Sebagai mahasiswa, penulis merasa sangat prihatin dengan fakta tersebut, sampai kapan hal tersebut akan terjadi ???, sampai kapan PT Freeport terus menjarah emas di tanah papua, membuat amerika semakin kaya dan meninggalkan kerusakaan ekosistem bagi generasi Papua selanjutnya.  Kemana perginya para insinyur dan sarjana geologi lulusan terbaik dari penjuru universitas ternama di indonesia ?? apakah..  mereka tak bisa mengelola tambang emas tersebut..??? atau memang hal tersebut sengaja dibiarkan oleh pemerintah yang sering kali talik ulur masalah freeport ??

Jika bangsa ini ingin bebas dari penjajahan era modern seperti saat ini,  tentu urusan freeport harus menjadi prioritas yang harus segera terselesaikan. Indonesia dijajah begitu lama karena di tengah-tengah perjuangannya selalu ada pengkhianat dan para oportunis sejati.
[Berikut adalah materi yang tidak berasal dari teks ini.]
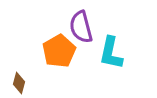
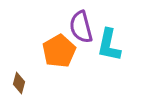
cyan L-shape: moved 2 px left, 8 px up
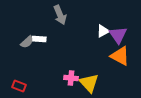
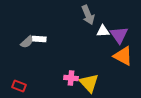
gray arrow: moved 28 px right
white triangle: rotated 24 degrees clockwise
purple triangle: moved 1 px right
orange triangle: moved 3 px right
Masih teringat jelas dalam ingatan kita, dipertengahan tahun 2015, dua tahun yang lalu. Dimana ada seroang wakil rakyat, yang mencoba meminta komisi atas saham milik PT Freeport Indonesia tersebut, dan tanpa memiliki urat malu lagi, kini ia bertengger dikursi DPR setelah sebelumnya sempat dicopot sebagai Ketua DPR RI. Korupsi, Kolusi dan Nepotisme (KKN) adalah penyakit yang sudah mendarah daging disetiap jiwa para pemimpin bangsa. Awal mula PT Freeport dapat menanamkan investasinya di tanah Papua juga karena permainan politik (KKN) yang dilakukan semasa rezim orde baru, banyak pejabat-pejabat negara bahkan militer ikut menerima bonus-bonus berupa jabatan, kekuasaan dan  hadiah lainnya sebagai imbalan atas terjalinnya kerjasama antara PT Freeport dengan Pemerintah Indonesia serta kemananan yang diberikan pihak militer saat itu 24 jam non-stop.[3]
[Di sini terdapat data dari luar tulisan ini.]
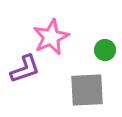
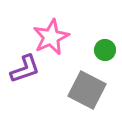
gray square: rotated 30 degrees clockwise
Bukankah dalam UUD 1945, pasal 33 ayat (3) negara menjamin bahwa “Bumi dan air dan kekayaan alam yang terkandung di dalamnya dikuasai oleh negara dan dipergunakan untuk sebesar-besar kemakmuran rakyat.” Frasa “dikuasai oleh negara” dalam hal ini tidak berarti memiliki, karena pada dasarnya kepemilikan tanah, termasuk hak ulayat mutlak milik warga negara sendiri, merekalah yang berhak mengelola dan menikmati hasil kekayaan alam tersebut. Pemerintah hanya berwenang memberikan perlindungan dan kepastian hukum dengan membuat berbagai kebijakan, bukan serta merta menjadi seperti pemilik tanah tersebut, sehingga kewenangannya melampaui batas.

Seperti kontrak karya yang disepakati tersebut di atas, bahkan dalam kesepakatan yang dibuat dalam kontrak karya tersebut, tidak ada pihak yang mewakili kepentingan rakyat papua, hanya pemerintah rezim orde baru dan PT freeport saja, sebagai pihak yang bersama-sama menandatangani kesepakatan tersebut. Sehingga negara terkesan seperti mafia tanah bagi rakyatnya sendiri, yang bisa seenaknya membuat perjanjian dengan perusahaan yang hendak berinvestasi di tanah indonesia. Demi keuntungan pihak-pihak tertentu.

Dalam kontrak karya 1991 tersebut dijelaskan bahwa indonesia hanya mendapatkan keuntungan hanya 1% dari keseluruhan keuntungan PT Freeport pertahunnya.  dimana, logika matematiknya..??  bagaimana bisa, kita yang memiliki lahan, asing yang mengelola tapi bagi hasilnya, setengah keuntungan pun tidak. Padahal, ibarat seorang buruh tani dikampung-kampung, yang bekerja mengelola lahan sawah milik seseorang, mereka pun tetap dapat jatah minimal setengahnya.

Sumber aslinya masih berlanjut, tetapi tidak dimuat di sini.